Abstract Background A multicenter phase II trial revealed that docetaxel plus 5-fluorouracil and cisplatin (DCF) induction chemotherapy (IC) and subsequent conversion surgery (CS) was tolerable and effective in patients with locally advanced unresectable esophageal cancer (LAUEC) (Br J Cancer 2016;115:1328–1334). Here, we report updated 3-year analyses to further characterize the impact of DCF-IC followed by CS. Methods Esophageal cancer patients with clinical T4 disease and/or unresectable supraclavicular lymph node metastasis were eligible.
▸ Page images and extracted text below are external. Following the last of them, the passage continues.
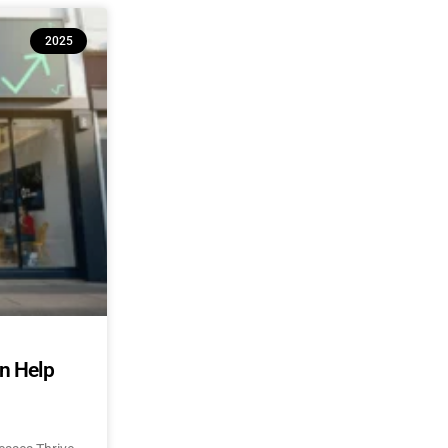
2025
an Help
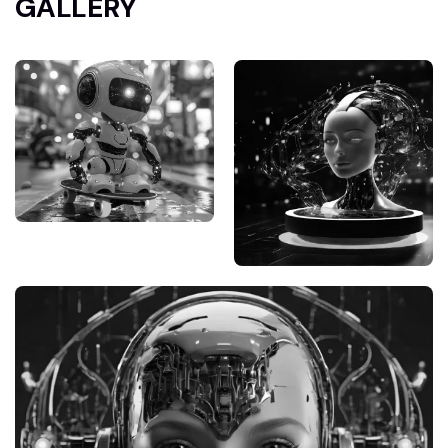
GALLERY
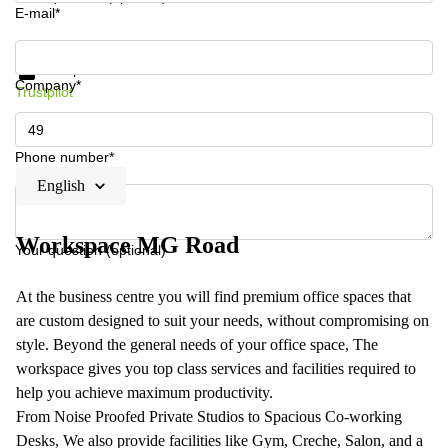
E-mail*
Get information and prices
Data protection
Company*
Trustpilot
Phone number*
English
Workspace MG Road
Your question (optional)
At the business centre you will find premium office spaces that
are custom designed to suit your needs, without compromising on
style. Beyond the general needs of your office space, The
workspace gives you top class services and facilities required to
help you achieve maximum productivity.
From Noise Proofed Private Studios to Spacious Co-working
Desks, We also provide facilities like Gym, Creche, Salon, and a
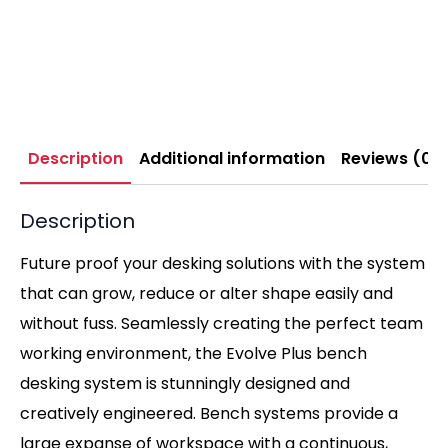
Description
Additional information
Reviews (0)
Description
Future proof your desking solutions with the system
that can grow, reduce or alter shape easily and
without fuss. Seamlessly creating the perfect team
working environment, the Evolve Plus bench
desking system is stunningly designed and
creatively engineered. Bench systems provide a
large expanse of workspace with a continuous,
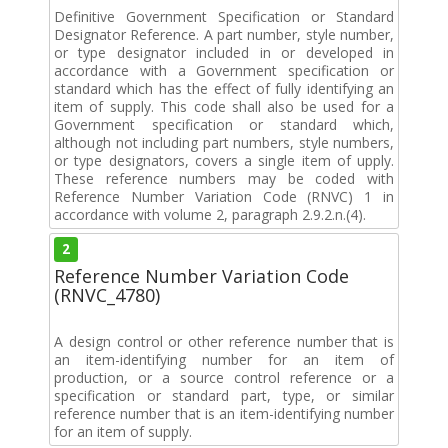
Definitive Government Specification or Standard
Designator Reference. A part number, style number,
or type designator included in or developed in
accordance with a Government specification or
standard which has the effect of fully identifying an
item of supply. This code shall also be used for a
Government specification or standard which,
although not including part numbers, style numbers,
or type designators, covers a single item of upply.
These reference numbers may be coded with
Reference Number Variation Code (RNVC) 1 in
accordance with volume 2, paragraph 2.9.2.n.(4).
2
Reference Number Variation Code
(RNVC_4780)
A design control or other reference number that is
an item-identifying number for an item of
production, or a source control reference or a
specification or standard part, type, or similar
reference number that is an item-identifying number
for an item of supply.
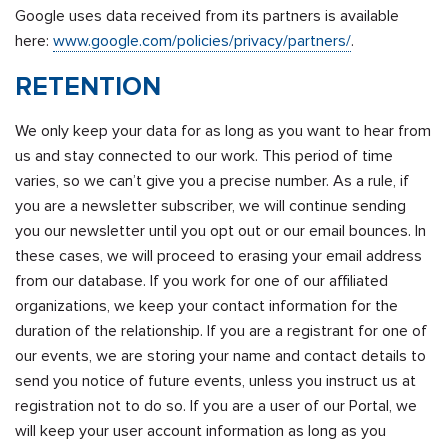
Google uses data received from its partners is available
here:
www.google.com/policies/privacy/partners/
.
RETENTION
We only keep your data for as long as you want to hear from
us and stay connected to our work. This period of time
varies, so we can’t give you a precise number. As a rule, if
you are a newsletter subscriber, we will continue sending
you our newsletter until you opt out or our email bounces. In
these cases, we will proceed to erasing your email address
from our database. If you work for one of our affiliated
organizations, we keep your contact information for the
duration of the relationship. If you are a registrant for one of
our events, we are storing your name and contact details to
send you notice of future events, unless you instruct us at
registration not to do so. If you are a user of our Portal, we
will keep your user account information as long as you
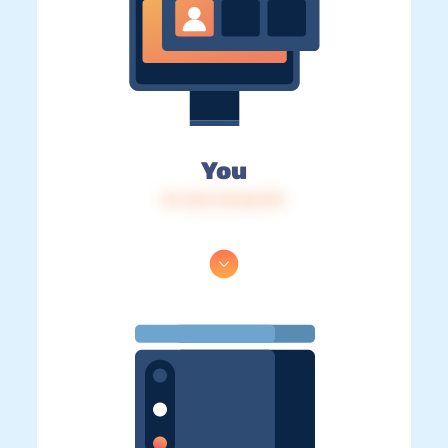
You
IP: 216.73.216.197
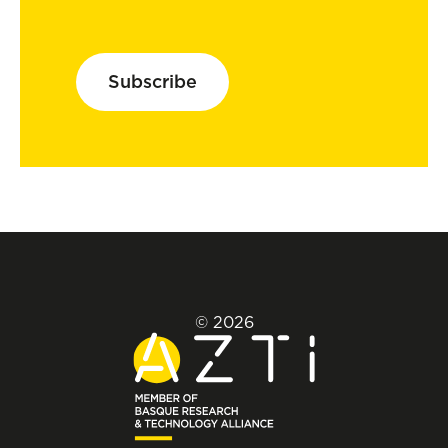
Subscribe
© 2026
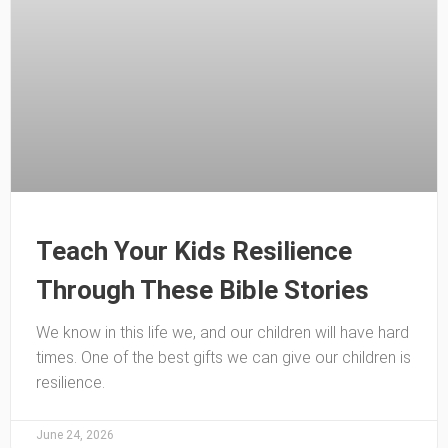
Teach Your Kids Resilience
Through These Bible Stories
We know in this life we, and our children will have hard
times. One of the best gifts we can give our children is
resilience.
June 24, 2026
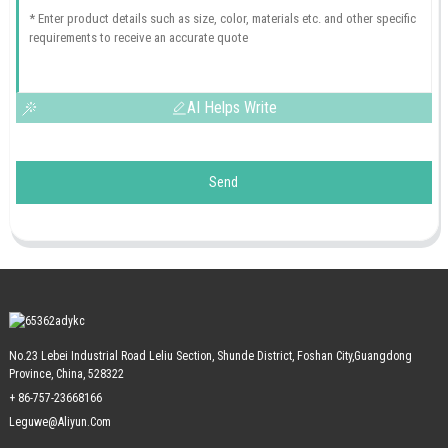
AI Helps Write
Send
No.23 Lebei Industrial Road Leliu Section, Shunde District, Foshan City,Guangdong
Province, China, 528322
+ 86-757-23668166
Leguwe@aliyun.com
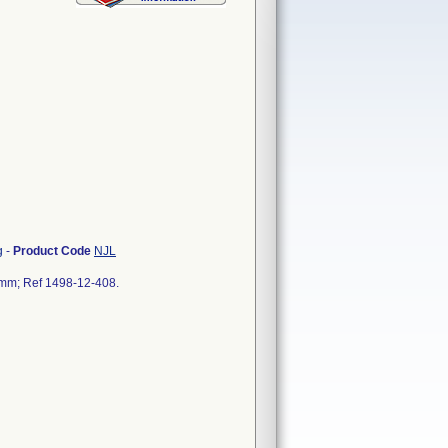
g
-
Product Code
NJL
5 mm; Ref 1498-12-408.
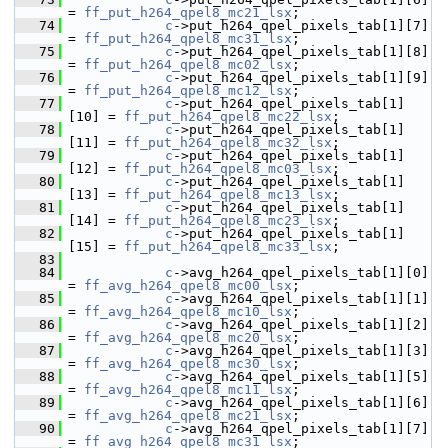
= 
ff_put_h264_qpel8_mc21_lsx
;
   74
c
->put_h264_qpel_pixels_tab[1][7]  
= 
ff_put_h264_qpel8_mc31_lsx
;
   75
c
->put_h264_qpel_pixels_tab[1][8]  
= 
ff_put_h264_qpel8_mc02_lsx
;
   76
c
->put_h264_qpel_pixels_tab[1][9]  
= 
ff_put_h264_qpel8_mc12_lsx
;
   77
c
->put_h264_qpel_pixels_tab[1]
[10] = 
ff_put_h264_qpel8_mc22_lsx
;
   78
c
->put_h264_qpel_pixels_tab[1]
[11] = 
ff_put_h264_qpel8_mc32_lsx
;
   79
c
->put_h264_qpel_pixels_tab[1]
[12] = 
ff_put_h264_qpel8_mc03_lsx
;
   80
c
->put_h264_qpel_pixels_tab[1]
[13] = 
ff_put_h264_qpel8_mc13_lsx
;
   81
c
->put_h264_qpel_pixels_tab[1]
[14] = 
ff_put_h264_qpel8_mc23_lsx
;
   82
c
->put_h264_qpel_pixels_tab[1]
[15] = 
ff_put_h264_qpel8_mc33_lsx
;
   83
   84
c
->avg_h264_qpel_pixels_tab[1][0]  
= 
ff_avg_h264_qpel8_mc00_lsx
;
   85
c
->avg_h264_qpel_pixels_tab[1][1]  
= 
ff_avg_h264_qpel8_mc10_lsx
;
   86
c
->avg_h264_qpel_pixels_tab[1][2]  
= 
ff_avg_h264_qpel8_mc20_lsx
;
   87
c
->avg_h264_qpel_pixels_tab[1][3]  
= 
ff_avg_h264_qpel8_mc30_lsx
;
   88
c
->avg_h264_qpel_pixels_tab[1][5]  
= 
ff_avg_h264_qpel8_mc11_lsx
;
   89
c
->avg_h264_qpel_pixels_tab[1][6]  
= 
ff_avg_h264_qpel8_mc21_lsx
;
   90
c
->avg_h264_qpel_pixels_tab[1][7]  
= 
ff_avg_h264_qpel8_mc31_lsx
;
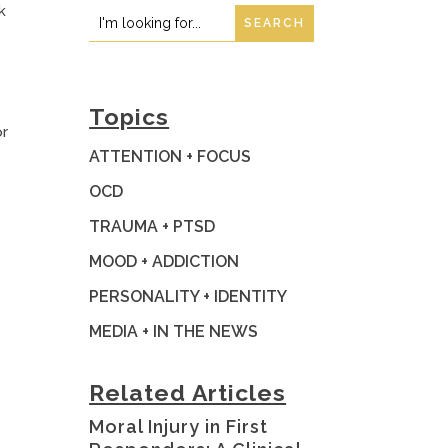
k
Search
Search
for:
for...
Topics
or
ATTENTION + FOCUS
OCD
TRAUMA + PTSD
MOOD + ADDICTION
PERSONALITY + IDENTITY
MEDIA + IN THE NEWS
Related Articles
Moral Injury in First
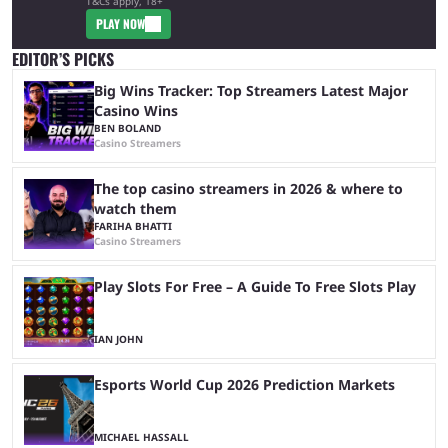
T&Cs apply, 18+
PLAY NOW
EDITOR’S PICKS
Big Wins Tracker: Top Streamers Latest Major
Casino Wins
BEN BOLAND
Casino Streamers
The top casino streamers in 2026 & where to
watch them
FARIHA BHATTI
Casino Streamers
Play Slots For Free – A Guide To Free Slots Play
IAN JOHN
Esports World Cup 2026 Prediction Markets
MICHAEL HASSALL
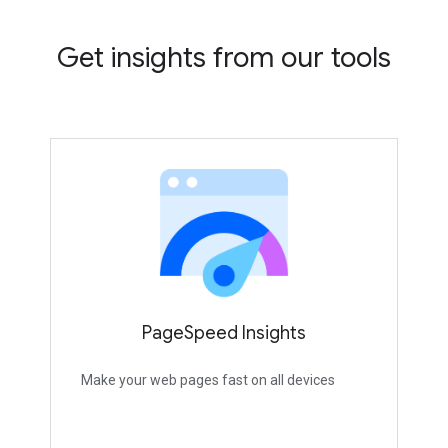
Get insights from our tools
PageSpeed Insights
Make your web pages fast on all devices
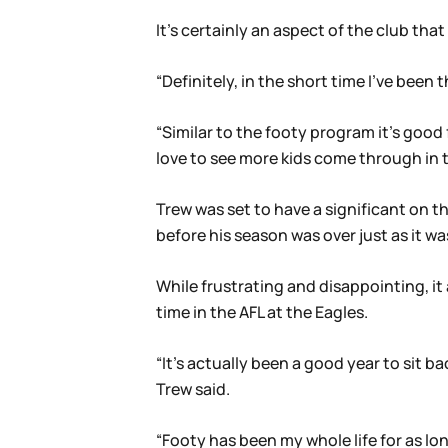
It’s certainly an aspect of the club tha
“Definitely, in the short time I’ve been 
“Similar to the footy program it’s goo
love to see more kids come through in t
Trew was set to have a significant on th
before his season was over just as it wa
While frustrating and disappointing, it 
time in the AFL at the Eagles.
“It’s actually been a good year to sit ba
Trew said.
“Footy has been my whole life for as long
The treatment starts with 3 cycles of DCF-IC, followed by CS if resectable, or by concurrent radiation plus chemotherapy with 5-fluorouracil and cisplatin (CF-RT) if not resectable. This updated analysis represents 3-year overall survival (OS), 3-year progression free survival (PFS), location of relapse, and subsequent therapy. Results As of October 11, 2017, 25 patients were dead. The median follow-up period in patients surviving without death was 39.3 months (95%CI: 38.7 - 41.7months). The estimated 1-year OS was 66.7% and lower limit of 95% confidence interval was 54.6%. The estimated 3-year OS was 46.6% (95% CI; 34.2 - 63.5%). The OS for patients who underwent R0 resection (n = 19) was significantly longer than those who did not undergo R0 resection (3-year OS: 71.4% vs. 30.1%). The estimated 1-year PFS was 50.6% (95%CI: 38.1 - 67.3%) and the estimated 3-year PFS was 39.6% (95%CI: 27.7 - 56.6%). The PFS for patients who underwent R0 resection (n = 19) was significantly longer than those who did not undergo R0 resection (3-year PFS: 61.3% vs. 25%). The recurrence or progression in primary site was observed in 31% of non R0 group. There was no significant difference in the rates of distant metastasis between the two groups (non R0 group vs. R0 group; 21% vs. 16%). The subsequent therapy after protocol therapy included chemotherapy (n = 18), radiotherapy (n = 11), and surgery (n = 5). Conclusion This longer follow up of DCF-IC followed by CS strategy for patients with LAUEC revealed promising OS and PFS. Based on this phase 2 trial, JCOG1510, a prospective randomized controlled trial to compare chemoselection with DCF-IC followed by CS versus CF-RT as a standard treatment is in preparation for LAUEC. Disclosure All authors have declared no conflicts of interest.